Last Updated on April 8, 2016
It’s no surprise that those in Generation Y have earned a bad rap. They have been labeled as “narcissistic”, “overachievers”, and “entitled” for starters, and haven’t done much to shed those less-than-charming titles. But who’s to blame for their stress? If you ask them, it certainly can’t be their own fault, and maybe they have a point (groan). Their parents, teachers, and employers have enabled their selfish behavior and now these “entitled” twenty-something’s need help in dealing with the real world. They are stressed and have some valid reasons.
We all feel stress from time to time, so what makes the Millennials think they have it worse than any other generation they walk among?
According to the American Psychological Association, Generation Y reports experiencing an average stress level higher than any other generation. Since 2007 the APA has been publishing results from a nationwide survey on stress in America. According to their latest report taken in 2012, Millennials are having the toughest time dealing with and managing their stress.
According to the survey, they are the generation most likely to engage in unhealthy behaviors due to stress, have higher levels of anger and irritability, and have poor stress management techniques such as overeating, drinking alcohol, and smoking. It doesn’t help that they aren’t getting their recommended dose of sleep either.
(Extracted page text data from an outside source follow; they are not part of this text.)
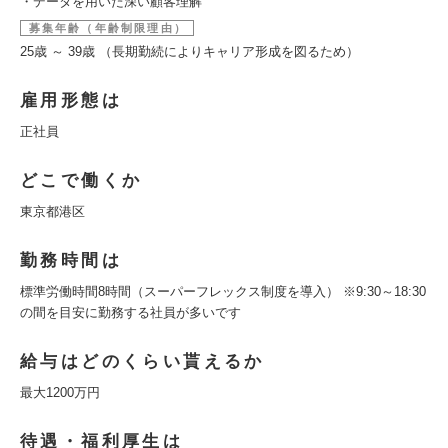
・データを用いた深い顧客理解
募集年齢（年齢制限理由）
25歳 ～ 39歳 （長期勤続によりキャリア形成を図るため）
雇用形態は
正社員
どこで働くか
東京都港区
勤務時間は
標準労働時間8時間（スーパーフレックス制度を導入） ※9:30～18:30
の間を目安に勤務する社員が多いです
給与はどのくらい貰えるか
最大1200万円
待遇・福利厚生は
Over 50% of Millennials report their stress routinely keeps them awake at night.
Overworked and Not Working
Only 62% of people between the ages of 18-33 are working, and only half of them are working full-time. These were children who worked harder than previous generations in school, took grueling mandated tests just to compete for a spot in a good college, and were given praise and reports all along the way. Then bam! The so-called real world opened up before them with school debt and self-sufficiency knocking on their door.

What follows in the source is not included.